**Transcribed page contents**
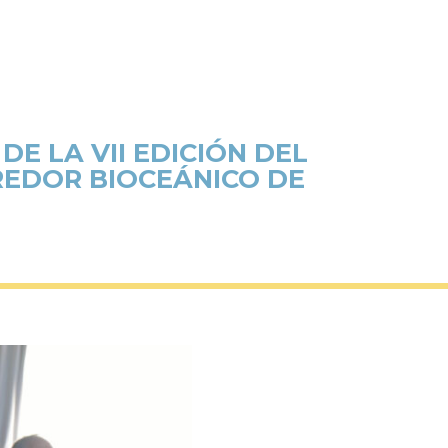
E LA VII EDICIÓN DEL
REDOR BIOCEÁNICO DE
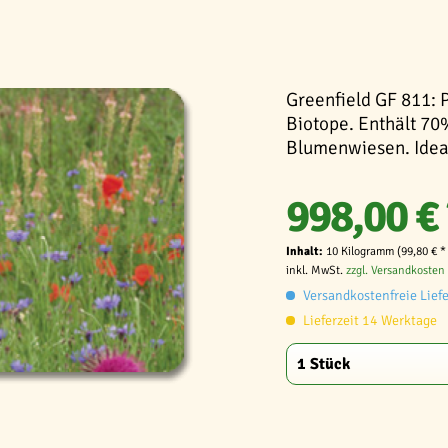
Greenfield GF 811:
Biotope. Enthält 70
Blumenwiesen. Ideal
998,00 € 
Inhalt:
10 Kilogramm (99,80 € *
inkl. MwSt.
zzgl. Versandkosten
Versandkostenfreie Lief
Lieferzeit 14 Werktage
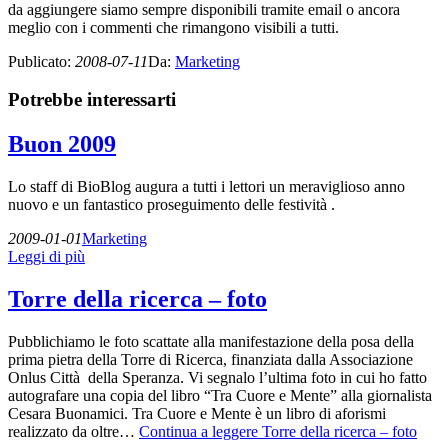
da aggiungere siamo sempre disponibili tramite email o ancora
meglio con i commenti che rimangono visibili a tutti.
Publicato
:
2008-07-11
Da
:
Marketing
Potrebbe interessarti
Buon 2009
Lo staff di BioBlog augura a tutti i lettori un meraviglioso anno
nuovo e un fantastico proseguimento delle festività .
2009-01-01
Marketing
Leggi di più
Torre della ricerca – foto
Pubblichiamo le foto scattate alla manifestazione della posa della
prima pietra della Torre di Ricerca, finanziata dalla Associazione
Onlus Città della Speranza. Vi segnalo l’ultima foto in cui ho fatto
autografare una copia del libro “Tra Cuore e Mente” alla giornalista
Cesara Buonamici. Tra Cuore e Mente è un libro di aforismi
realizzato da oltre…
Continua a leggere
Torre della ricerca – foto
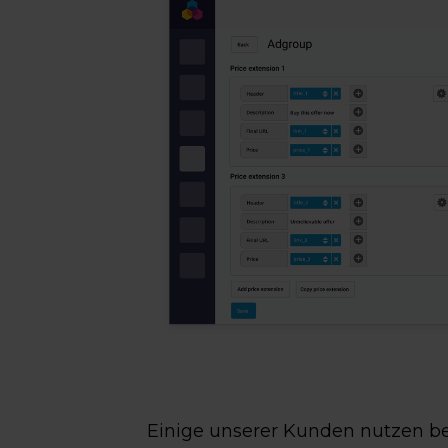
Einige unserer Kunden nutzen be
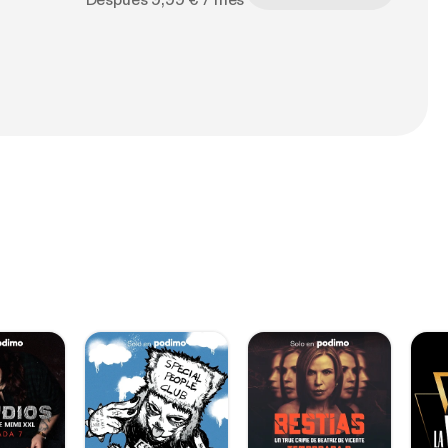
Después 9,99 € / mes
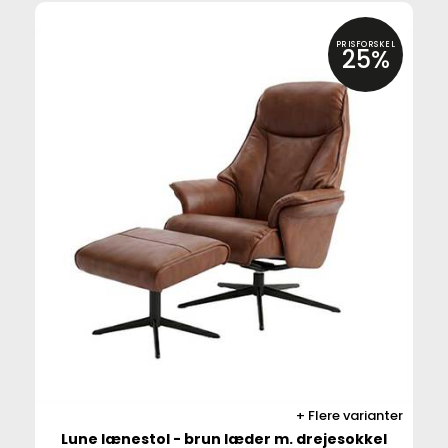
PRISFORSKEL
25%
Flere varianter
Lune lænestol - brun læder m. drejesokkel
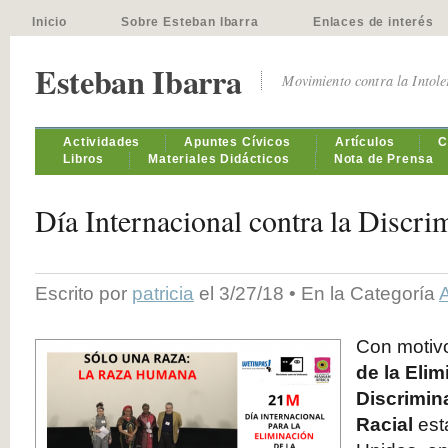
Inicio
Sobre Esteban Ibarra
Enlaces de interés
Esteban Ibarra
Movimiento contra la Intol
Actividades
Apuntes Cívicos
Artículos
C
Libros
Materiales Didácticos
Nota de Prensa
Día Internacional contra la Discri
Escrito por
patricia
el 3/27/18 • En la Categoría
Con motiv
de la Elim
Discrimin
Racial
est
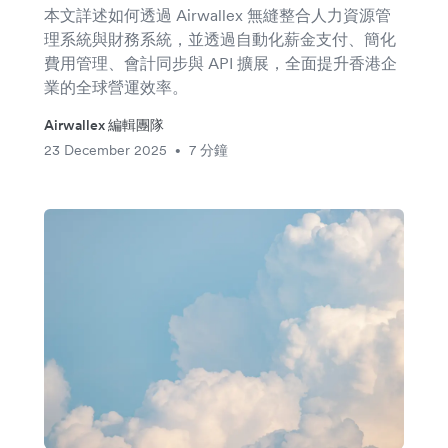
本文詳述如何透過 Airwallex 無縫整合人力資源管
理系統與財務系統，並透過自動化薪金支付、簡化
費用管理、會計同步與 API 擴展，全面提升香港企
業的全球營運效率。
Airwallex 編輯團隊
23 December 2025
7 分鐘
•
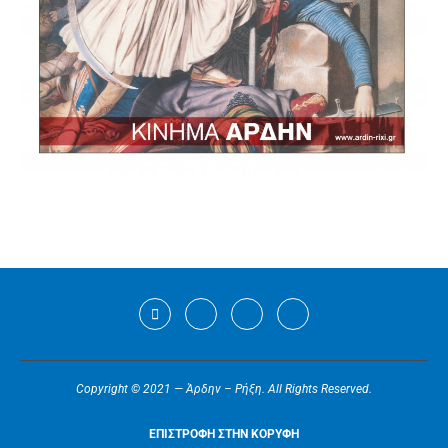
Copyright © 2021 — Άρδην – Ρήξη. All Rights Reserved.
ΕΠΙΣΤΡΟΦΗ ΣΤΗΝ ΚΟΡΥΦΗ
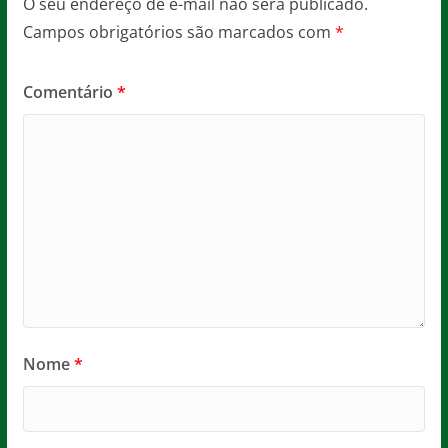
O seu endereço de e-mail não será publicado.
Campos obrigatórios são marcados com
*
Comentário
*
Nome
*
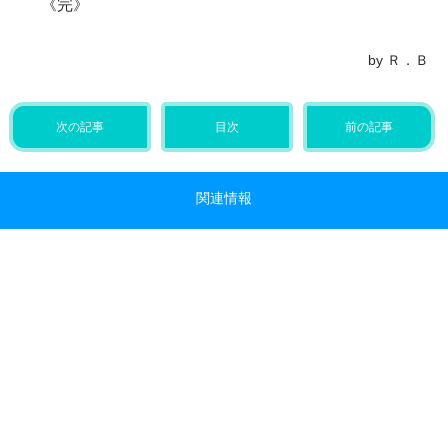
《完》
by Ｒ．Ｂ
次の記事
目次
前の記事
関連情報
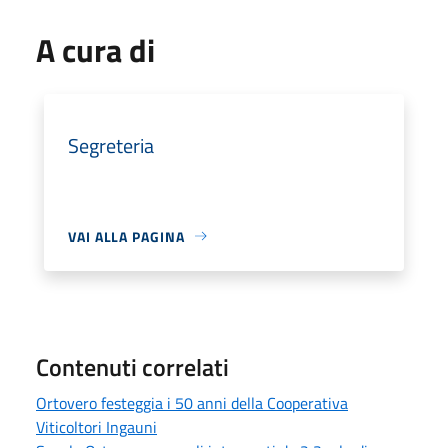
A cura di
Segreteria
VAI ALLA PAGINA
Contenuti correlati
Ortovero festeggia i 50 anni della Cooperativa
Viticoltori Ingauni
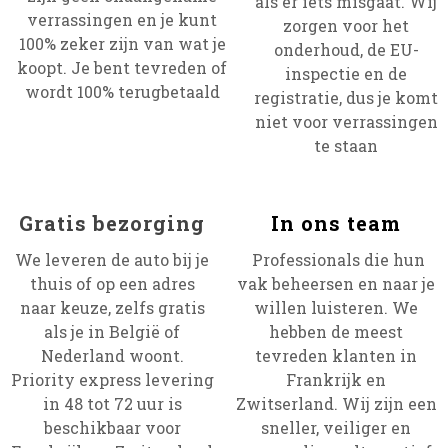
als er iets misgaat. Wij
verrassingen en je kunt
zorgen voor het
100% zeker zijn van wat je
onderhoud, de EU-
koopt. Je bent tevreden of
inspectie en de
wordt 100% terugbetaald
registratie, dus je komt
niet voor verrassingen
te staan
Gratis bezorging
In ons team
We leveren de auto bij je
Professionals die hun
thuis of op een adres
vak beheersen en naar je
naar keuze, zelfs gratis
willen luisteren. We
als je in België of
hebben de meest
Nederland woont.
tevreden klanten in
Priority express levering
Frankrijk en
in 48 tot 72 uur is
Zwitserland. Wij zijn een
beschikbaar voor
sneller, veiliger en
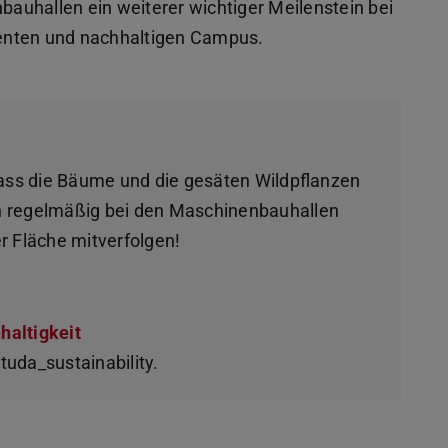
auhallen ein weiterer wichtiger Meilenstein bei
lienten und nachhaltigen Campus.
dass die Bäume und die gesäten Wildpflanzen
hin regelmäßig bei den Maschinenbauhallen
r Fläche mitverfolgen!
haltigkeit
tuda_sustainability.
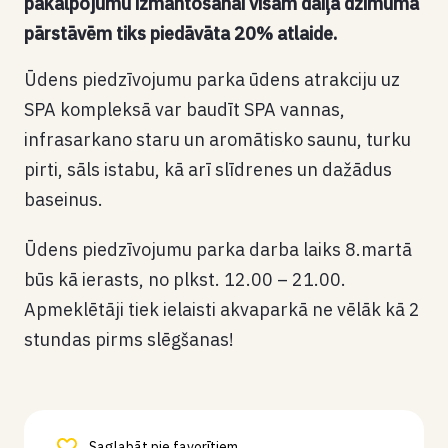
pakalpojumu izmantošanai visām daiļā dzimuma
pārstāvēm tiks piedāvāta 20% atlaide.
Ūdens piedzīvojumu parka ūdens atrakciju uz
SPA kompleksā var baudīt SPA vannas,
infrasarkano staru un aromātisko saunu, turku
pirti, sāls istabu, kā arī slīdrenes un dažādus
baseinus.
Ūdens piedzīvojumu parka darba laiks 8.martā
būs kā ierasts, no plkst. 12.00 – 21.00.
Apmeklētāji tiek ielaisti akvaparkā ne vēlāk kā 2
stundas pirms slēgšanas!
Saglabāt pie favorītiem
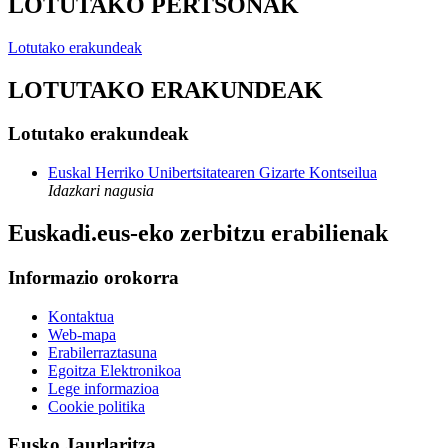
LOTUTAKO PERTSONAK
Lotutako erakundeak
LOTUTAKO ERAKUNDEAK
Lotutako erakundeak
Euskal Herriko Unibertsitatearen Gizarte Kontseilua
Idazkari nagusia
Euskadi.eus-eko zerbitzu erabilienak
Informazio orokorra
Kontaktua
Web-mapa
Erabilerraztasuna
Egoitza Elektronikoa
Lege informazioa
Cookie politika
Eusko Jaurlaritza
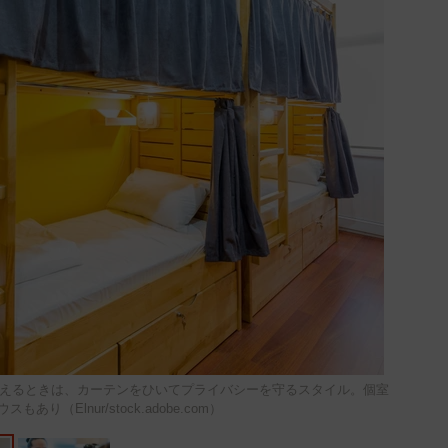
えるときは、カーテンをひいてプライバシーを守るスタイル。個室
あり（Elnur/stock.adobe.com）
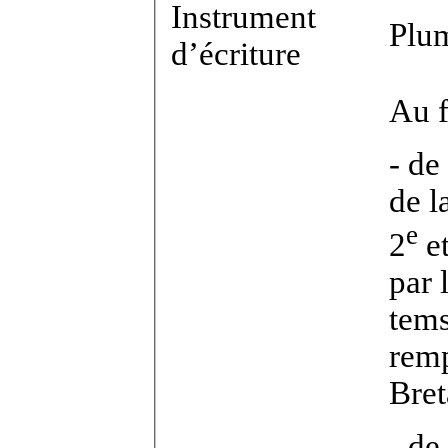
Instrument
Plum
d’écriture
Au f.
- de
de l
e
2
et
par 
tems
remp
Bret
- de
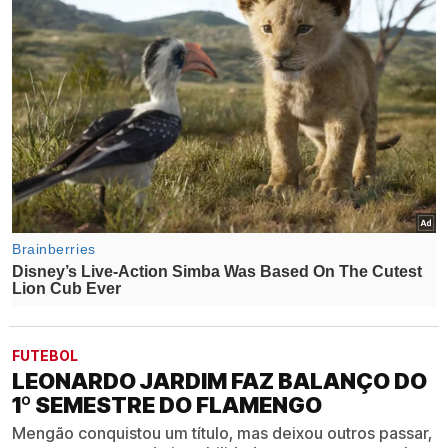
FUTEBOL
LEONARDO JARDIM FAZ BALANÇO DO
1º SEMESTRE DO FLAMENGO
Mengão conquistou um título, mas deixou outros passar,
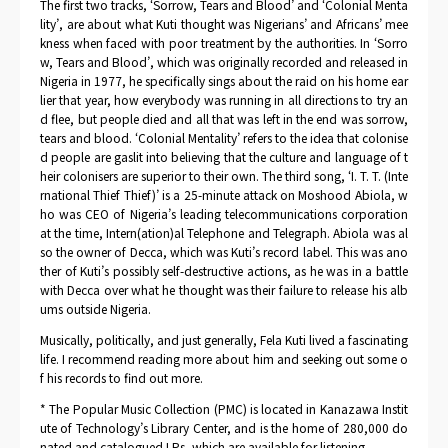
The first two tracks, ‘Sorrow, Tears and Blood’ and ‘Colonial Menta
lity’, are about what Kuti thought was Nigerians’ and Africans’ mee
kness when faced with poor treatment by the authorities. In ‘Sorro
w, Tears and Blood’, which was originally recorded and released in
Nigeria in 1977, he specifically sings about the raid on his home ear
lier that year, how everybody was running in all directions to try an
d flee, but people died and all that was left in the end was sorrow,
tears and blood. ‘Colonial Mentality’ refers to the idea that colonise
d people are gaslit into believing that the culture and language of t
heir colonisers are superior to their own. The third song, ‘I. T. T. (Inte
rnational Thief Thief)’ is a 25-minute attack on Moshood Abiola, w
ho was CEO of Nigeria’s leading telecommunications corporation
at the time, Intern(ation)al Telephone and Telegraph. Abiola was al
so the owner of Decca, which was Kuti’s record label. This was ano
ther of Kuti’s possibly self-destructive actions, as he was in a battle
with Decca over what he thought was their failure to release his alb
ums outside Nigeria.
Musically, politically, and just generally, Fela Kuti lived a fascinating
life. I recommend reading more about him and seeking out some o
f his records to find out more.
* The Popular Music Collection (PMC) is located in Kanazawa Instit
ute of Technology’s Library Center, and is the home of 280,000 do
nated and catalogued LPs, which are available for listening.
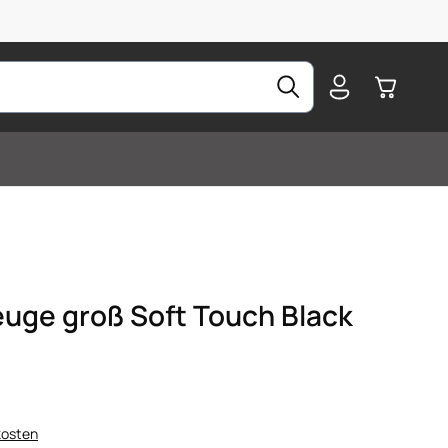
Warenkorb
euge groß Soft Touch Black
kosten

**Task goal**
Transcribe exactly the lines above, beginning at the one with "pārstāvēm tiks piedāvāta 20% atlaide." and going up to and including the one with "Cookie politika". Pictures do not belong in the copy.

**Task solution**
pārstāvēm tiks piedāvāta 20% atlaide.
Ūdens piedzīvojumu parka ūdens atrakciju uz
SPA kompleksā var baudīt SPA vannas,
infrasarkano staru un aromātisko saunu, turku
pirti, sāls istabu, kā arī slīdrenes un dažādus
baseinus.
Ūdens piedzīvojumu parka darba laiks 8.martā
būs kā ierasts, no plkst. 12.00 – 21.00.
Apmeklētāji tiek ielaisti akvaparkā ne vēlāk kā 2
stundas pirms slēgšanas!
Saglabāt pie favorītiem
LOTUTAKO PERTSONAK
Lotutako erakundeak
LOTUTAKO ERAKUNDEAK
Lotutako erakundeak
Euskal Herriko Unibertsitatearen Gizarte Kontseilua
Idazkari nagusia
Euskadi.eus-eko zerbitzu erabilienak
Informazio orokorra
Kontaktua
Web-mapa
Erabilerraztasuna
Egoitza Elektronikoa
Lege informazioa
Cookie politika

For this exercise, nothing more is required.